◆ DATA TO EXAMINE:
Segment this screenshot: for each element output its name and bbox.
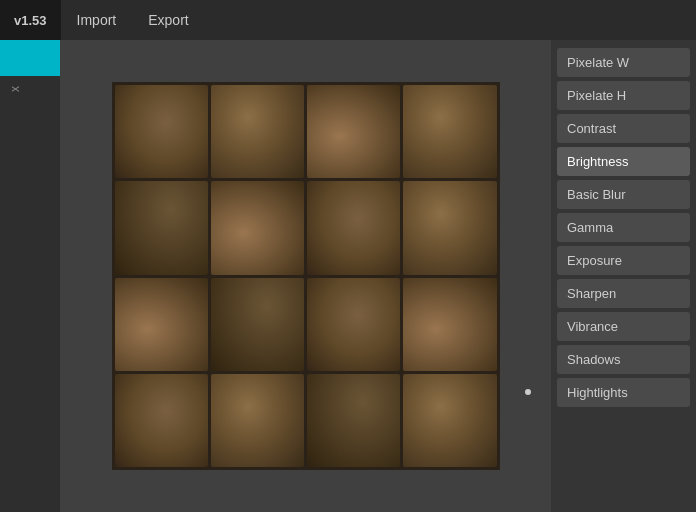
main-area: x P: [0, 40, 696, 512]
brick: [307, 374, 400, 467]
version-badge: v1.53: [0, 0, 61, 40]
brick: [403, 181, 496, 274]
brick: [403, 278, 496, 371]
filter-sharpen[interactable]: Sharpen: [557, 279, 690, 308]
left-sidebar-label: x: [0, 76, 60, 102]
brick: [211, 278, 304, 371]
right-sidebar: Pixelate W Pixelate H Contrast Brightnes…: [551, 40, 696, 512]
left-sidebar: x: [0, 40, 60, 512]
filter-shadows[interactable]: Shadows: [557, 345, 690, 374]
filter-vibrance[interactable]: Vibrance: [557, 312, 690, 341]
canvas-area: [60, 40, 551, 512]
brick: [115, 181, 208, 274]
filter-pixelate-h[interactable]: Pixelate H: [557, 81, 690, 110]
brick-grid: [112, 82, 500, 470]
brick: [115, 278, 208, 371]
import-menu[interactable]: Import: [61, 0, 133, 40]
brick: [403, 374, 496, 467]
brick: [307, 85, 400, 178]
filter-contrast[interactable]: Contrast: [557, 114, 690, 143]
brick: [211, 181, 304, 274]
brick: [403, 85, 496, 178]
brick: [115, 374, 208, 467]
filter-brightness[interactable]: Brightness: [557, 147, 690, 176]
texture-preview: [112, 82, 500, 470]
export-menu[interactable]: Export: [132, 0, 204, 40]
filter-pixelate-w[interactable]: Pixelate W: [557, 48, 690, 77]
filter-gamma[interactable]: Gamma: [557, 213, 690, 242]
filter-highlights[interactable]: Hightlights: [557, 378, 690, 407]
left-sidebar-tab[interactable]: [0, 40, 60, 76]
brick: [307, 181, 400, 274]
cursor-pointer: [525, 389, 533, 397]
brick: [211, 85, 304, 178]
filter-basic-blur[interactable]: Basic Blur: [557, 180, 690, 209]
brick: [115, 85, 208, 178]
filter-exposure[interactable]: Exposure: [557, 246, 690, 275]
top-bar: v1.53 Import Export: [0, 0, 696, 40]
brick: [211, 374, 304, 467]
brick: [307, 278, 400, 371]
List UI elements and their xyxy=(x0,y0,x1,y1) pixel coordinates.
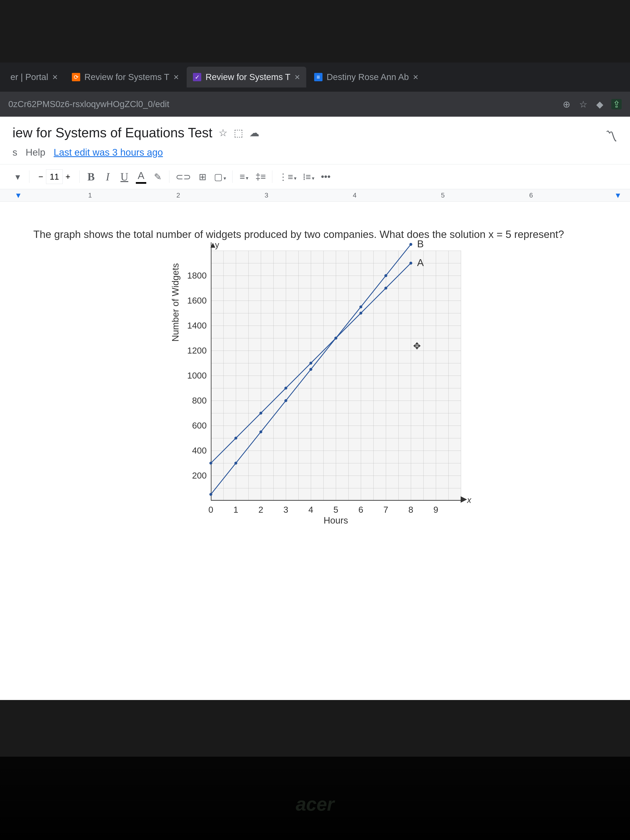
underline-button[interactable]: U xyxy=(119,171,129,183)
highlight-button[interactable]: ✎ xyxy=(153,172,163,182)
x-axis-title: Hours xyxy=(324,515,348,526)
menu-bar: s Help Last edit was 3 hours ago xyxy=(0,145,630,164)
y-tick-label: 800 xyxy=(192,396,207,406)
ruler-mark: 3 xyxy=(265,191,268,199)
comment-button[interactable]: ⊞ xyxy=(197,172,208,182)
tab-portal[interactable]: er | Portal × xyxy=(4,67,64,87)
tab-label: Destiny Rose Ann Ab xyxy=(327,72,409,82)
share-icon[interactable]: ⇪ xyxy=(611,99,622,109)
cloud-icon[interactable]: ☁ xyxy=(249,127,259,139)
horizontal-ruler[interactable]: ▼ 1 2 3 4 5 6 ▼ xyxy=(0,189,630,202)
link-button[interactable]: ⊂⊃ xyxy=(175,172,191,182)
check-icon: ✓ xyxy=(193,73,201,81)
y-tick-label: 400 xyxy=(192,445,207,456)
y-tick-label: 1800 xyxy=(187,271,207,281)
series-label-A: A xyxy=(417,257,424,268)
bulleted-list-button[interactable]: ⁞≡▾ xyxy=(303,172,314,182)
last-edit-link[interactable]: Last edit was 3 hours ago xyxy=(54,147,163,158)
image-button[interactable]: ▢▾ xyxy=(214,172,226,182)
line-spacing-button[interactable]: ‡≡ xyxy=(256,172,266,182)
numbered-list-button[interactable]: ⋮≡▾ xyxy=(278,172,297,182)
x-tick-label: 4 xyxy=(308,505,313,515)
font-size-input[interactable] xyxy=(46,169,63,184)
x-tick-label: 6 xyxy=(358,505,363,515)
doc-icon: ≡ xyxy=(314,73,322,81)
laptop-brand: acer xyxy=(295,794,334,815)
tab-review-1[interactable]: ⟳ Review for Systems T × xyxy=(66,67,185,87)
activity-icon[interactable]: 〽 xyxy=(605,129,617,144)
more-button[interactable]: ••• xyxy=(321,172,331,182)
increase-font-button[interactable]: + xyxy=(63,169,73,184)
close-icon[interactable]: × xyxy=(174,72,179,82)
tab-label: Review for Systems T xyxy=(205,72,291,82)
x-axis-arrow-icon: ▶ xyxy=(461,494,467,504)
loading-icon: ⟳ xyxy=(72,73,80,81)
tab-label: er | Portal xyxy=(10,72,48,82)
laptop-bezel: acer xyxy=(0,757,630,840)
menu-help[interactable]: Help xyxy=(25,147,46,158)
y-tick-label: 1000 xyxy=(187,371,207,381)
document-title[interactable]: iew for Systems of Equations Test xyxy=(13,125,212,141)
bold-button[interactable]: B xyxy=(86,171,96,183)
url-text: 0zCr62PMS0z6-rsxloqywHOgZCl0_0/edit xyxy=(8,99,555,109)
divider xyxy=(169,171,169,183)
styles-dropdown[interactable]: ▾ xyxy=(13,172,23,182)
x-tick-label: 7 xyxy=(383,505,388,515)
x-tick-label: 9 xyxy=(433,505,438,515)
y-tick-label: 1600 xyxy=(187,295,207,306)
extension-icon[interactable]: ◆ xyxy=(595,99,605,109)
y-tick-label: 600 xyxy=(192,421,207,431)
x-tick-label: 3 xyxy=(283,505,288,515)
menu-s[interactable]: s xyxy=(13,147,17,158)
y-tick-label: 1200 xyxy=(187,346,207,355)
document-header: iew for Systems of Equations Test ☆ ⬚ ☁ … xyxy=(0,117,630,145)
chart-plot-area: ▲ ▶ y x Number of Widgets Hours ✥ 200400… xyxy=(211,251,461,501)
chart-svg xyxy=(211,251,461,501)
divider xyxy=(272,171,272,183)
zoom-icon[interactable]: ⊕ xyxy=(561,99,572,109)
y-axis-title: Number of Widgets xyxy=(170,263,181,342)
close-icon[interactable]: × xyxy=(52,72,58,82)
address-bar[interactable]: 0zCr62PMS0z6-rsxloqywHOgZCl0_0/edit ⊕ ☆ … xyxy=(0,92,630,117)
formatting-toolbar: ▾ − + B I U A ✎ ⊂⊃ ⊞ ▢▾ ≡▾ ‡≡ ⋮≡▾ ⁞≡▾ ••… xyxy=(0,164,630,189)
tab-label: Review for Systems T xyxy=(84,72,169,82)
y-tick-label: 200 xyxy=(192,471,207,481)
close-icon[interactable]: × xyxy=(413,72,418,82)
star-icon[interactable]: ☆ xyxy=(578,99,588,109)
ruler-mark: 4 xyxy=(353,191,357,199)
decrease-font-button[interactable]: − xyxy=(36,169,46,184)
tab-review-2-active[interactable]: ✓ Review for Systems T × xyxy=(187,67,306,87)
close-icon[interactable]: × xyxy=(295,72,300,82)
document-content[interactable]: The graph shows the total number of widg… xyxy=(0,202,630,546)
x-tick-label: 0 xyxy=(208,505,213,515)
ruler-mark: 6 xyxy=(529,191,533,199)
move-icon[interactable]: ⬚ xyxy=(234,127,243,139)
star-icon[interactable]: ☆ xyxy=(218,127,227,139)
x-axis-letter: x xyxy=(467,496,471,505)
move-cursor-icon: ✥ xyxy=(413,341,421,351)
align-button[interactable]: ≡▾ xyxy=(239,172,249,182)
ruler-overflow-icon[interactable]: ▼ xyxy=(614,191,622,200)
divider xyxy=(79,171,80,183)
x-tick-label: 5 xyxy=(333,505,338,515)
text-color-button[interactable]: A xyxy=(136,170,146,184)
y-axis-letter: y xyxy=(215,240,219,249)
font-size-control: − + xyxy=(36,169,73,184)
ruler-mark: 2 xyxy=(177,191,180,199)
tab-destiny[interactable]: ≡ Destiny Rose Ann Ab × xyxy=(308,67,425,87)
ruler-mark: 1 xyxy=(88,191,92,199)
x-tick-label: 1 xyxy=(233,505,238,515)
chart-container: ▲ ▶ y x Number of Widgets Hours ✥ 200400… xyxy=(169,251,461,501)
question-text: The graph shows the total number of widg… xyxy=(33,227,597,242)
ruler-mark: 5 xyxy=(441,191,445,199)
y-tick-label: 1400 xyxy=(187,321,207,331)
document-area: iew for Systems of Equations Test ☆ ⬚ ☁ … xyxy=(0,117,630,700)
browser-tab-strip: er | Portal × ⟳ Review for Systems T × ✓… xyxy=(0,63,630,92)
x-tick-label: 2 xyxy=(258,505,263,515)
tab-stop-icon[interactable]: ▼ xyxy=(14,191,22,200)
series-label-B: B xyxy=(417,238,424,249)
x-tick-label: 8 xyxy=(408,505,413,515)
italic-button[interactable]: I xyxy=(103,171,113,183)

◆ TASK:
Show every line of the material that includes the string "chart".

◆ RESPONSE:
chart-plot-area: ▲ ▶ y x Number of Widgets Hours ✥ 200400… xyxy=(211,251,461,501)
chart-svg xyxy=(211,251,461,501)
chart-container: ▲ ▶ y x Number of Widgets Hours ✥ 200400… xyxy=(169,251,461,501)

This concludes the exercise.